Chandigarh: The pre-election buzz and exit polls are nearly unanimous in saying that the Haryana assembly elections will be a near-sweep for the ruling Bharatiya Janata Party and Chief Minister Manohar Lal Khattar, with the only unanswered question being the size of its majority in the 90-seat House.
But that’s not to say there aren’t some seats that will have a special spotlight on them — be it for reasons of star power or close contests.
ThePrint has picked five seats to watch out for in Haryana when counting begins at 8am Thursday.
This is a Punjabi-dominated constituency, from where CM Khattar is in the fray. Facing him are the Congress’ Tarlochan Singh and the Jannayak Janata Party’s Tej Pratap Yadav, who was dismissed from the Border Security Force after he posted a video complaining about the food served to jawans.
Yadav had also tried to contest against PM Narendra Modi in the Lok Sabha elections from Varanasi on a Samajwadi Party ticket, but the Election Commission had rejected his nomination papers.
Khattar had won the seat in 2014 with a margin of over 63,000 votes, wresting it from the Congress, which had won it twice in a row.
Although Singh, a local Congress leader, is not expected to be any match for Khattar, it will be interesting to see how many votes Yadav is able to garner, as he represents the anti-Modi narrative.
This seat in the Jat heartland has elected two-time former Congress chief minister Bhupinder Singh Hooda in successive elections since being created after delimitation in 2009. Hooda’s rival has been the same in all three elections — Satish Kumar Nandal, a former Indian National Lok Dal man who switched sides and is now fighting on a BJP ticket. Hooda’s victory margin had decreased from 2009 to 2014, so it will be interesting to see what happens this time.

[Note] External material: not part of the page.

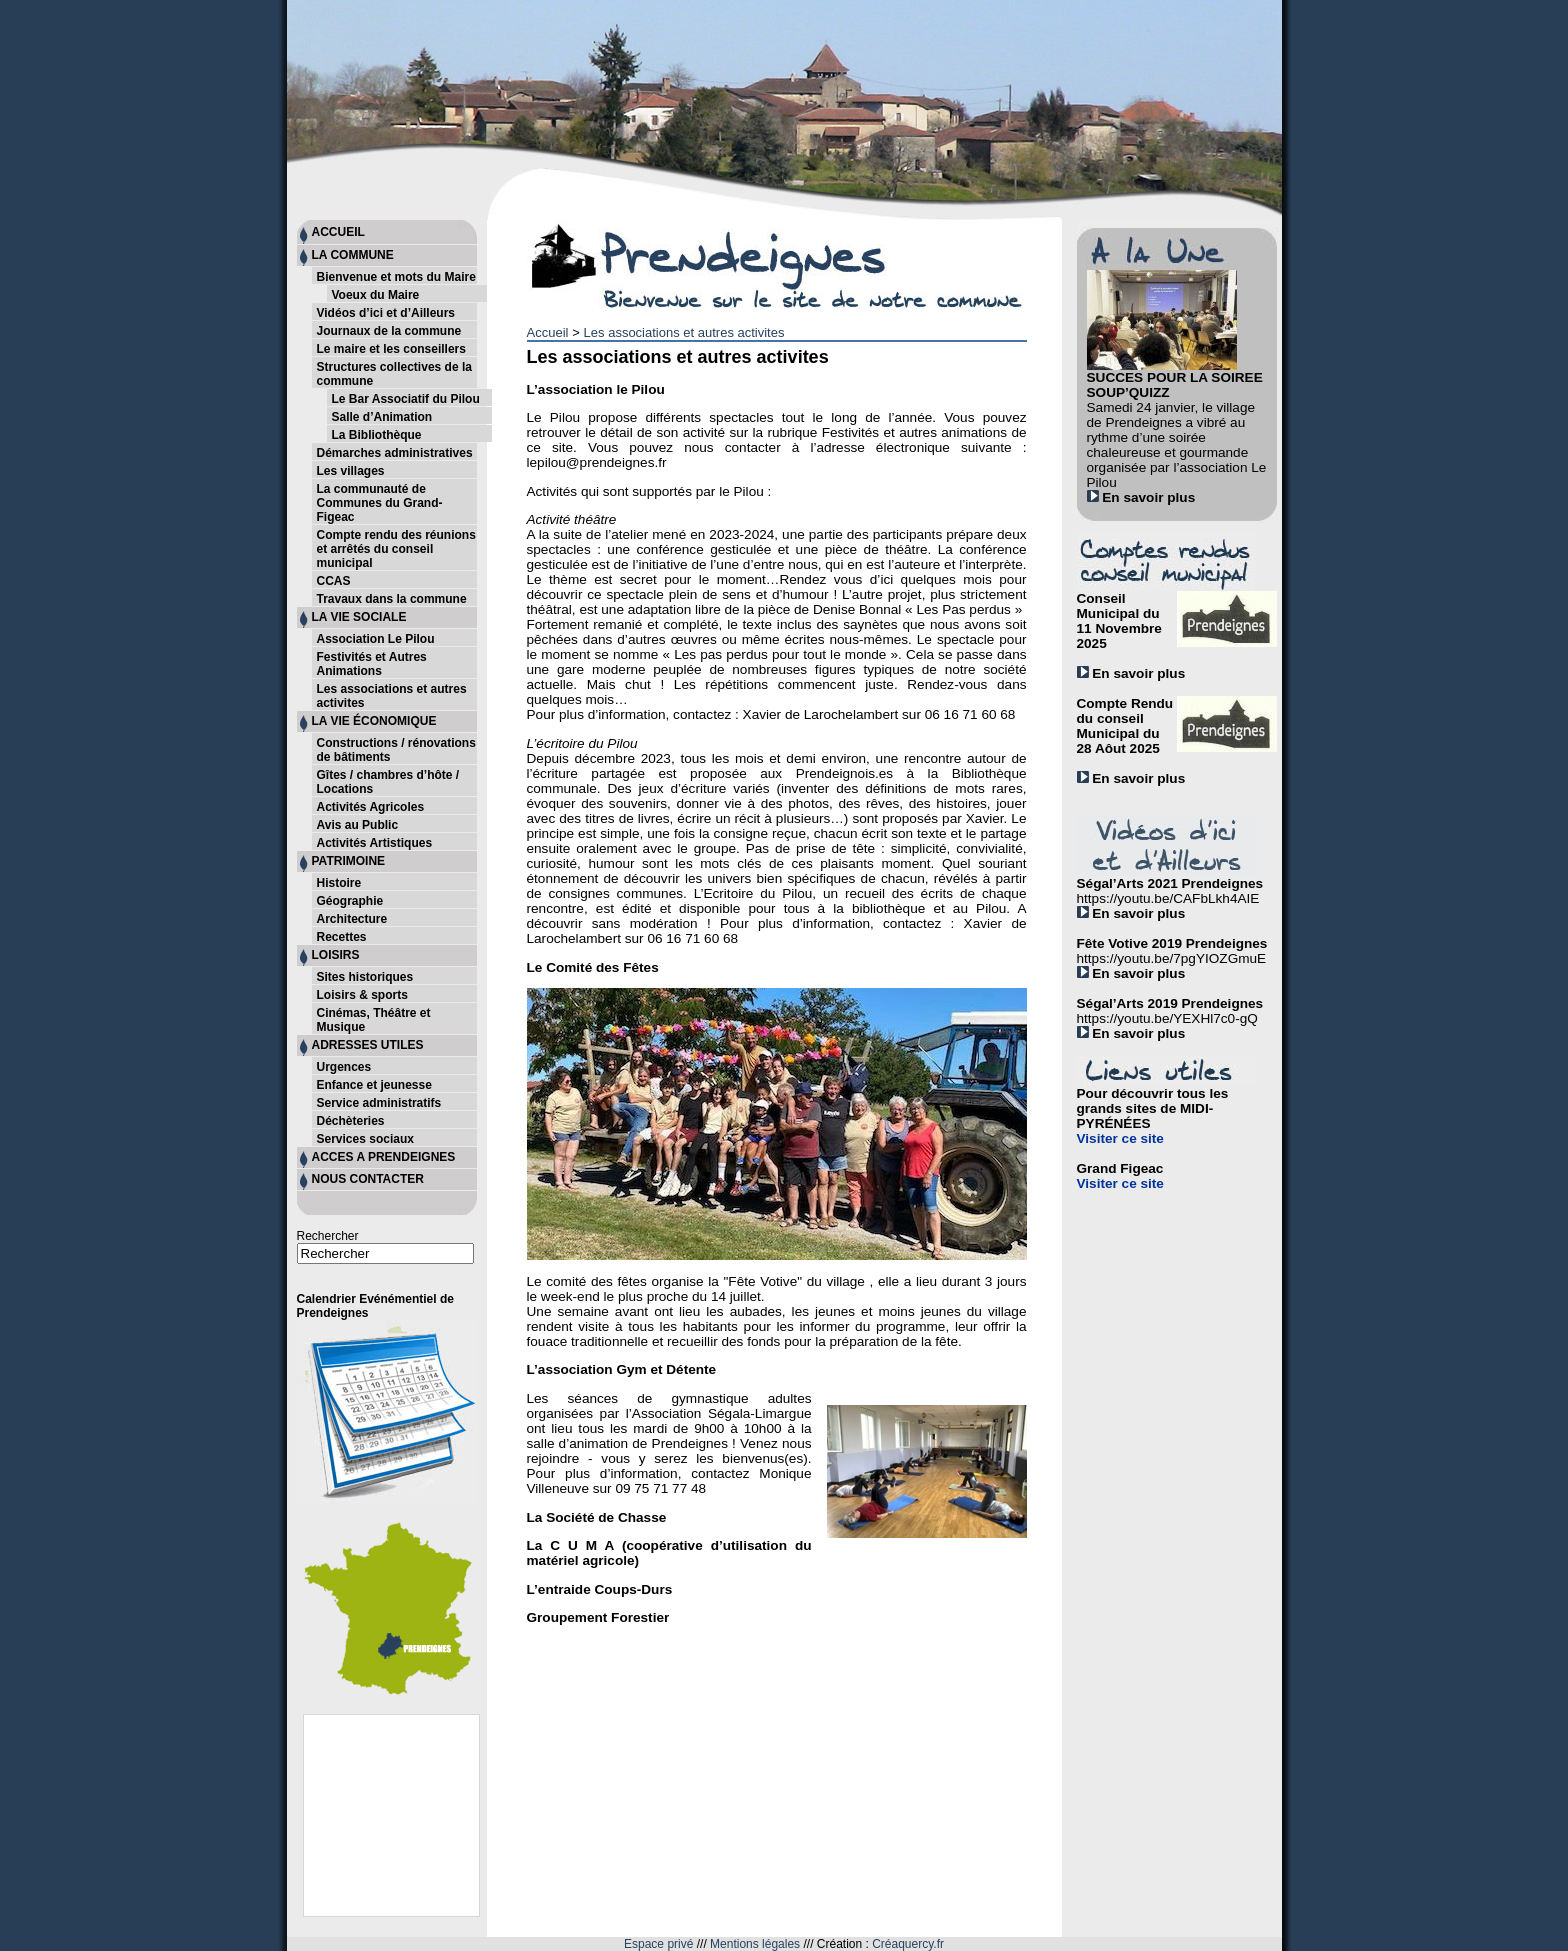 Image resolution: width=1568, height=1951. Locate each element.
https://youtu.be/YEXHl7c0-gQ (1167, 1018)
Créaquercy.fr (908, 1944)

Hooda had lost the Lok Sabha elections from Sonepat, so he desperately needs a victory to assert his supremacy within the Haryana Congress, which has been in disarray for the last five years due to an open civil war between Hooda and Ashok Tanwar, the party chief who was removed on the eve of the elections. Tanwar has now left the Congress and aligned himself with the JJP to work against Hooda.
If Hooda loses, or even wins but with a margin less than his other rivals in the state Congress — Randeep Singh Surjewala (Kaithal) and Kiran Choudhry (Tosham) — it could lead to a fresh factional war.
JJP chief Dushyant Chautala, a former MP, is fighting from this seat, also in the Jat heartland. Chautala, the great-grandson of former deputy prime minister Devi Lal, broke away from his grandfather Om Prakash Chautala’s INLD, and is trying to bring his family’s traditional Jat voters, who have switched to the Congress or the BJP, into his fold.
Uchana Kalan seat has been a stronghold of Chaudhary Birender Singh, who was first in the Congress and later joined the BJP and served as a Union minister under the first Narendra Modi government.
Chautala is up against Singh’s wife Premlata Singh of the BJP for the second time, having lost to her by 7,500 votes in 2014. The Congress’ Balram Katwal is the third contender.
Another significant seat in the Jat belt sees the BJP’s state chief Subhash Barala pitted against JJP’s Devender Babli and two-time former Congress MLA, Paramvir Singh.
Barala, the sitting MLA, is the front-runner to retain, while Babli looks to be giving him a tough fight. In 2014, Barala had defeated INLD’s Nishan Singh by about 7,000 votes, with Babli finishing third as an independent. Babli was expecting a Congress ticket this time, but instead, the party went with the 2004 and 2009 MLA Paramvir Singh.
A win for Barala would consolidate his position in the BJP, while a defeat could mean a change of guard.
BJP’s other significant Jat leader and state finance minister Captain Abhimanyu is contesting this rural seat against JJP’s Ram Kumar Gautam, a non-Jat who won the seat for the BJP in 2005, and Baljeet Sihag of the Congress.
Gautam had contested as an Independent candidate in 2014 but came in third, as Abhimanyu defeated INLD’s Raj Singh Mor by about 5,500 votes.
The seat has become significant because in the Lok Sabha polls in May, BJP’s candidate from Hisar, Brijendra Singh, had trailed in this assembly segment, ringing alarm bells for Abhimanyu. A defeat for Abhimanyu could be a huge embarrassment to the ruling party.